There was some pretty horrific stuff in there, about members of the Pakistan intelligence agencies supporting and encouraging the Taliban, all the while pretending to help the U.S., and about the Taliban possessing heat-seeking missiles and other high-tech weapons we weren’t aware they had.

But I was left with one overriding feeling after reading the series: Despair. Nine years in to this war, and I don’t really think we’re any closer to finishing the job, and ridding the area of terrorists, than we were on Sept. 12, 2001.

I’m sorry, I just don’t see a successful way out for America here. I have faith in President Obama, and General Petreus, to do as good a job as possible in turning around the country.

But it’s such a massive job, with so many competing elements that want us to fail, that I just don’t see it happening, ever.

And I wonder how many more American soldiers have to die before Obama and Co. realize that too.

Read those stories. Hear the voices of the soldiers and commanders in them. And then tell me how you can possibly feel optimistic.

**So unfortunately my vacation is over; had to head back to Florida Tuesday night, back to real life, high humidity, and what I’m sure is a stack of work emails you could choke a horse with.

But I had a wonderful two weeks in New York; a few parting thoughts that I wanted to share:

**I’ve never seen this in any other city: Monday afternoon, about 12:30 p.m., my wife, father-in law and I were walking in Manhattan. And there was a line at least 30 people deep, waiting to get into a restaurant that apparently had “great salad.”
There were 17 other eating options on that block alone. Yet these people stood in the 90-degree heat at lunchtime just to get in to this one restaurant. Nuts.

**Went to Bethesda Fountain (above) in Central Park Monday for the first time. About a million movies have been filmed there, if it looks familiar to you. Very cool place.

**I wish I saw the name of the business the following slogan was advertised, but we drove by it too fast. On the side of the truck it said “Trust God first. Then trust us for good service.” I love it.

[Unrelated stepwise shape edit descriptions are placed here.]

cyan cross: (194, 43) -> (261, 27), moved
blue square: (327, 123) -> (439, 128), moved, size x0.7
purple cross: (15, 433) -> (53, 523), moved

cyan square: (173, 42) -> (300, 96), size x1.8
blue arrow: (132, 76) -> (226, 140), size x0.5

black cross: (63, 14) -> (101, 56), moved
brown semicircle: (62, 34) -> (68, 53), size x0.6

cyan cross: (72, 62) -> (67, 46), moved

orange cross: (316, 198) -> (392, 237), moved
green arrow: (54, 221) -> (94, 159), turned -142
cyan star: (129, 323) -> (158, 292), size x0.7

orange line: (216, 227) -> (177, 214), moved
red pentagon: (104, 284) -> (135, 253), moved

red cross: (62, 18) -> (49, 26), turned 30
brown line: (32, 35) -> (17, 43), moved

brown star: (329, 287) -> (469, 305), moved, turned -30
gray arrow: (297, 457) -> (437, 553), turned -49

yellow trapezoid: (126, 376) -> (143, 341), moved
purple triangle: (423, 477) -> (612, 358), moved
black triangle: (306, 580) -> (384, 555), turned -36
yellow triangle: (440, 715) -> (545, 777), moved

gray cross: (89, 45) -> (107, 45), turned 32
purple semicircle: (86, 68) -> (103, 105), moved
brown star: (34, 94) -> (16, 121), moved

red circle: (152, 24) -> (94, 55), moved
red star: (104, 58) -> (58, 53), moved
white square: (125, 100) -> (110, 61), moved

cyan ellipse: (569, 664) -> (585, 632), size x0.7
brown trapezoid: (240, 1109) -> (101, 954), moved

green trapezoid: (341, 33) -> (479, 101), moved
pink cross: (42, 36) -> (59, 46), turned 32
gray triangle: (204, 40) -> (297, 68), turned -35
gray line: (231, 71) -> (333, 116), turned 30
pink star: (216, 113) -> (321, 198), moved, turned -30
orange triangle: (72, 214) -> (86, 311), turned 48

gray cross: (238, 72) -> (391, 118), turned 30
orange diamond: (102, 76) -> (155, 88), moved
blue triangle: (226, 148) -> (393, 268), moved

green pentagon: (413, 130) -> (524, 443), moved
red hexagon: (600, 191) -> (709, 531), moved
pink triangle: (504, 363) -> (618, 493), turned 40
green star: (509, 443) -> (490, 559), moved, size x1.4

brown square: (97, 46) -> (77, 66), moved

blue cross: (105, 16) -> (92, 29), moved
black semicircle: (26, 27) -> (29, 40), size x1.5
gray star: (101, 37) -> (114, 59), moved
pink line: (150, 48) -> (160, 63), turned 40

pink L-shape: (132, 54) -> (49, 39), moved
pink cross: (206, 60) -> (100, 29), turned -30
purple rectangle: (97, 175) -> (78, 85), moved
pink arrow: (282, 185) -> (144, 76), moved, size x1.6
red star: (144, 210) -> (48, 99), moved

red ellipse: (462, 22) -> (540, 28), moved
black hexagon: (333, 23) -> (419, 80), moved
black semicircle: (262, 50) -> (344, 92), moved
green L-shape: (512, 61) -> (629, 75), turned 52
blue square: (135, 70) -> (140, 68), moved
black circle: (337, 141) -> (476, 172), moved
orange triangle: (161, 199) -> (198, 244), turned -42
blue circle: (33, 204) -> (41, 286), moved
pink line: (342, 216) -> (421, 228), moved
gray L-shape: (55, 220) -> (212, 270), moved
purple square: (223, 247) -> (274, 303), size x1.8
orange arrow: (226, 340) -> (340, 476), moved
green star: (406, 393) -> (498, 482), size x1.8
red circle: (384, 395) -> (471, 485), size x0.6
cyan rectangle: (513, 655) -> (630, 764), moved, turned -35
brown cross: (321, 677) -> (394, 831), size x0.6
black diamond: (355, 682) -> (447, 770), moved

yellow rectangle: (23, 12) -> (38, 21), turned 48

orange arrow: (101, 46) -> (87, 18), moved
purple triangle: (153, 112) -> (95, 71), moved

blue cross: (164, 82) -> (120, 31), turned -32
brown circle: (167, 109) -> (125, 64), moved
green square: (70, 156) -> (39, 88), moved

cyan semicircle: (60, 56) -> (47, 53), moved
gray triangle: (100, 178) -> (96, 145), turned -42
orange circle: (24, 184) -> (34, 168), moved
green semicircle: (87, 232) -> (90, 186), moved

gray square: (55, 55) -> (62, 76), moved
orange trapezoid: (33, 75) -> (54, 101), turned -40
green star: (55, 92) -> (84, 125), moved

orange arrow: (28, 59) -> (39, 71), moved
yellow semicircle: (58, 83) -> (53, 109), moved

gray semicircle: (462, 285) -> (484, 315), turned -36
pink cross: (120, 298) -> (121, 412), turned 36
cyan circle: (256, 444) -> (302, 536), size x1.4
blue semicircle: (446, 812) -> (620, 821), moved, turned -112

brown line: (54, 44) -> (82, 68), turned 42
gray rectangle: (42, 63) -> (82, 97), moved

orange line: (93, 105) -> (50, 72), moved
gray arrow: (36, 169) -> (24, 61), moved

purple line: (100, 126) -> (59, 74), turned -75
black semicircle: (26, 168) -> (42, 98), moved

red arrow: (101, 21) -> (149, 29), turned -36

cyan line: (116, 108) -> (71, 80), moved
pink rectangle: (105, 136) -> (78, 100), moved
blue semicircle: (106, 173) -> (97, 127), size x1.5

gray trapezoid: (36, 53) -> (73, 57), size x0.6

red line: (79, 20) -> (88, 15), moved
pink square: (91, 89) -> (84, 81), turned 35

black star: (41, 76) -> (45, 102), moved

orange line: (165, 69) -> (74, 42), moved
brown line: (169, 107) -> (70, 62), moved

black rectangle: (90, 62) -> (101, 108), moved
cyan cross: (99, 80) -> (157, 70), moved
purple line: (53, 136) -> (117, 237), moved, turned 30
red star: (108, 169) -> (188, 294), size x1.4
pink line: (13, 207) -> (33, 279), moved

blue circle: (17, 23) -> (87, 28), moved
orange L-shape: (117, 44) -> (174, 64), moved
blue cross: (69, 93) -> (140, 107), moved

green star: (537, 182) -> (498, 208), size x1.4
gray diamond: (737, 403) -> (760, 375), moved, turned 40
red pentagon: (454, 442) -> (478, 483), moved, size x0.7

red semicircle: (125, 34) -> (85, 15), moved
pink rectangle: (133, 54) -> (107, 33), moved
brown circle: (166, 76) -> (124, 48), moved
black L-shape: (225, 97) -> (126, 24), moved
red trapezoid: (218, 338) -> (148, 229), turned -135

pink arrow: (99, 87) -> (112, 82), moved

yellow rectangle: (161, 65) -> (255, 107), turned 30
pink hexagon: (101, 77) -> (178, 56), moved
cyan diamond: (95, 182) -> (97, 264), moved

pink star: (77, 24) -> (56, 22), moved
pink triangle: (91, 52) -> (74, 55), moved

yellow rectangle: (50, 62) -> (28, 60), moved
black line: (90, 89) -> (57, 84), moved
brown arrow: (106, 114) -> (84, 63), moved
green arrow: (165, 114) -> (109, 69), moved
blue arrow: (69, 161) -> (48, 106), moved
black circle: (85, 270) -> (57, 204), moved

**Always love listening to the hilarious and delusional hosts and callers on New York sports talk radio station WFAN. Spent a huge chunk of my childhood listening to the FAN; now I only hear it when I come home.

What kills me more than anything is that when they talk about baseball players and the trade deadline, which they did all this week, it’s just a given that other teams’ best players will or should eventually become Yankees or Mets stars. Joakim Soria, the Royals’ ace closer? He’s coming here. Dan Haren of the Diamondbacks? He’s here. And Roy Oswalt? Of course the Yanks will get him.

It’s kind of sickening how fans and the hosts think the rest of the league exists just to stock the Mets and Yankees.